Analis Mirae Asset Sekuritas Indonesia, Jessica Tasijawa, menilai pergerakan angka inflasi saat ini masih sangat dipengaruhi oleh komponen harga bergejolak dan kebijakan penyesuaian dari pemerintah.
"Inflasi masih banyak dipengaruhi oleh harga pangan yang volatil serta dampak dari penyesuaian harga energi global. Di sisi lain, program bantuan sosial dan peningkatan konsumsi juga ikut mendorong permintaan terhadap komoditas utama," ujar Jessica Tasijawa, Analis Mirae Asset Sekuritas Indonesia.
Jessica Tasijawa juga menyoroti pengaruh program Makan Bergizi Gratis yang memperkuat permintaan bahan pangan seiring melonjaknya jumlah penerima manfaat menjadi hampir 62 juta orang pada April 2026. Namun, ia melihat data penjualan ritel masih terkontraksi 1,9 persen secara tahunan pada April 2026 karena masyarakat cenderung menaikkan porsi tabungan menjadi 18,2 persen.
"Kita melihat adanya perbaikan di beberapa indikator, tetapi belum cukup untuk mendorong konsumsi secara luas.

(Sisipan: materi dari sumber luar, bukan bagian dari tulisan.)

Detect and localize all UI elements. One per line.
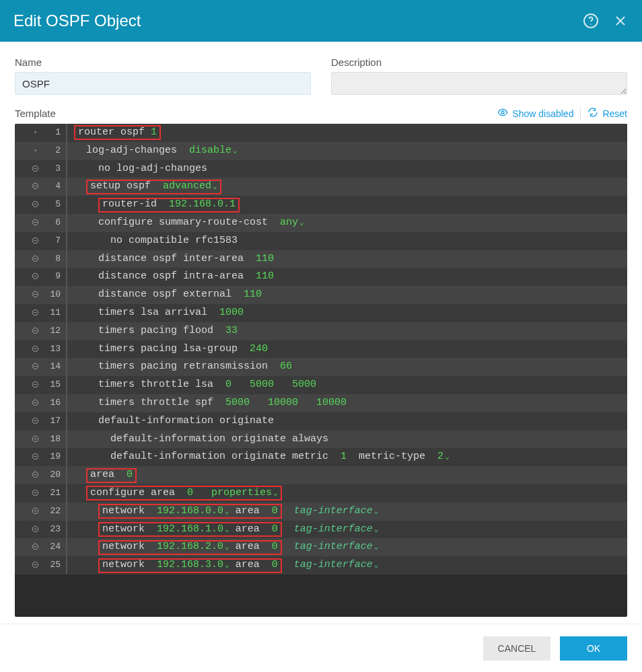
cancel-button[interactable]: CANCEL [483,636,550,661]
code-content[interactable]: distance ospf intra-area 110 [74,268,627,286]
collapse-toggle[interactable] [15,376,42,394]
reset-link[interactable]: Reset [587,107,627,120]
code-content[interactable]: timers lsa arrival 1000 [74,304,627,322]
code-content[interactable]: router-id 192.168.0.1 [74,198,627,213]
collapse-toggle[interactable] [15,412,42,431]
code-line[interactable]: 5router-id 192.168.0.1 [15,196,627,214]
code-line[interactable]: 18default-information originate always [15,431,627,449]
chevron-down-icon[interactable]: ⌄ [213,178,217,196]
code-line[interactable]: 22network 192.168.0.0⌄ area 0 tag-interf… [15,502,627,521]
collapse-toggle[interactable] [15,358,42,376]
chevron-down-icon[interactable]: ⌄ [445,453,450,461]
code-line[interactable]: 14timers pacing retransmission 66 [15,358,627,376]
collapse-toggle[interactable] [15,556,42,574]
code-line[interactable]: 4setup ospf advanced⌄ [15,178,627,196]
code-content[interactable]: timers pacing lsa-group 240 [74,340,627,359]
code-content[interactable]: network 192.168.1.0⌄ area 0 tag-interfac… [74,521,627,539]
code-content[interactable]: no compatible rfc1583 [74,232,627,250]
code-content[interactable]: default-information originate metric 1 m… [74,448,627,466]
collapse-toggle[interactable] [15,521,42,539]
chevron-down-icon[interactable]: ⌄ [233,147,238,155]
collapse-toggle[interactable] [15,250,42,268]
code-line[interactable]: 9distance ospf intra-area 110 [15,268,627,286]
collapse-toggle[interactable] [15,394,42,412]
collapse-toggle[interactable] [15,340,42,359]
chevron-down-icon[interactable]: ⌄ [225,556,229,574]
chevron-down-icon[interactable]: ⌄ [225,521,229,539]
collapse-toggle[interactable] [15,124,42,142]
code-content[interactable]: network 192.168.2.0⌄ area 0 tag-interfac… [74,538,627,556]
code-content[interactable]: no log-adj-changes [74,160,627,178]
code-content[interactable]: configure summary-route-cost any⌄ [74,214,627,232]
ok-button[interactable]: OK [560,636,627,661]
chevron-down-icon[interactable]: ⌄ [374,502,379,521]
tag-interface-option[interactable]: tag-interface [294,556,373,574]
code-content[interactable]: default-information originate [74,412,627,431]
tag-interface-option[interactable]: tag-interface [294,521,373,539]
code-line[interactable]: 7no compatible rfc1583 [15,232,627,250]
collapse-toggle[interactable] [15,448,42,466]
chevron-down-icon[interactable]: ⌄ [374,538,379,556]
code-line[interactable]: 15timers throttle lsa 0 5000 5000 [15,376,627,394]
name-input[interactable] [15,72,311,95]
collapse-toggle[interactable] [15,322,42,340]
tag-interface-option[interactable]: tag-interface [294,538,373,556]
code-content[interactable]: log-adj-changes disable⌄ [74,142,627,160]
chevron-down-icon[interactable]: ⌄ [225,538,229,556]
collapse-toggle[interactable] [15,466,42,484]
code-line[interactable]: 3no log-adj-changes [15,160,627,178]
chevron-down-icon[interactable]: ⌄ [299,219,304,227]
collapse-toggle[interactable] [15,431,42,449]
help-circle-icon[interactable] [583,13,599,29]
collapse-toggle[interactable] [15,502,42,521]
code-content[interactable]: timers throttle spf 5000 10000 10000 [74,394,627,412]
description-input[interactable] [331,72,627,95]
collapse-toggle[interactable] [15,214,42,232]
code-content[interactable]: network 192.168.0.0⌄ area 0 tag-interfac… [74,502,627,521]
code-line[interactable]: 13timers pacing lsa-group 240 [15,340,627,359]
code-line[interactable]: 17default-information originate [15,412,627,431]
collapse-toggle[interactable] [15,538,42,556]
chevron-down-icon[interactable]: ⌄ [374,521,379,539]
collapse-toggle[interactable] [15,268,42,286]
code-line[interactable]: 2log-adj-changes disable⌄ [15,142,627,160]
code-line[interactable]: 23network 192.168.1.0⌄ area 0 tag-interf… [15,521,627,539]
close-icon[interactable] [612,13,629,29]
template-editor[interactable]: 1router ospf 12log-adj-changes disable⌄3… [15,124,627,617]
chevron-down-icon[interactable]: ⌄ [225,502,229,521]
collapse-toggle[interactable] [15,178,42,196]
code-line[interactable]: 25network 192.168.3.0⌄ area 0 tag-interf… [15,556,627,574]
collapse-toggle[interactable] [15,232,42,250]
tag-interface-option[interactable]: tag-interface [294,502,373,521]
code-line[interactable]: 10distance ospf external 110 [15,286,627,304]
code-line[interactable]: 21configure area 0 properties⌄ [15,484,627,502]
chevron-down-icon[interactable]: ⌄ [273,484,278,502]
code-content[interactable]: distance ospf external 110 [74,286,627,304]
code-line[interactable]: 11timers lsa arrival 1000 [15,304,627,322]
code-line[interactable]: 8distance ospf inter-area 110 [15,250,627,268]
collapse-toggle[interactable] [15,142,42,160]
code-content[interactable]: timers throttle lsa 0 5000 5000 [74,376,627,394]
code-content[interactable]: default-information originate always [74,431,627,449]
collapse-toggle[interactable] [15,484,42,502]
code-line[interactable]: 16timers throttle spf 5000 10000 10000 [15,394,627,412]
code-line[interactable]: 12timers pacing flood 33 [15,322,627,340]
collapse-toggle[interactable] [15,304,42,322]
code-line[interactable]: 24network 192.168.2.0⌄ area 0 tag-interf… [15,538,627,556]
code-content[interactable]: distance ospf inter-area 110 [74,250,627,268]
show-disabled-link[interactable]: Show disabled [497,107,573,120]
code-content[interactable]: area 0 [74,468,627,483]
chevron-down-icon[interactable]: ⌄ [374,556,379,574]
code-line[interactable]: 20area 0 [15,466,627,484]
code-line[interactable]: 6configure summary-route-cost any⌄ [15,214,627,232]
code-content[interactable]: timers pacing retransmission 66 [74,358,627,376]
collapse-toggle[interactable] [15,160,42,178]
code-line[interactable]: 19default-information originate metric 1… [15,448,627,466]
collapse-toggle[interactable] [15,196,42,214]
code-content[interactable]: network 192.168.3.0⌄ area 0 tag-interfac… [74,556,627,574]
code-line[interactable]: 1router ospf 1 [15,124,627,142]
collapse-toggle[interactable] [15,286,42,304]
code-content[interactable]: configure area 0 properties⌄ [74,486,627,500]
code-content[interactable]: setup ospf advanced⌄ [74,180,627,194]
code-content[interactable]: router ospf 1 [74,125,627,140]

Konsumen masih selektif dalam membelanjakan pendapatan mereka," ujar Jessica Tasijawa, Analis Mirae Asset Sekuritas Indonesia.
Ketidakpastian geopolitik global dan faktor cuaca diperkirakan masih akan membayangi pergerakan harga pangan serta energi ke depan. Situasi tersebut berpotensi memperpanjang tren inflasi yang tinggi dan menjadi perhatian utama bagi arah kebijakan moneter Bank Indonesia.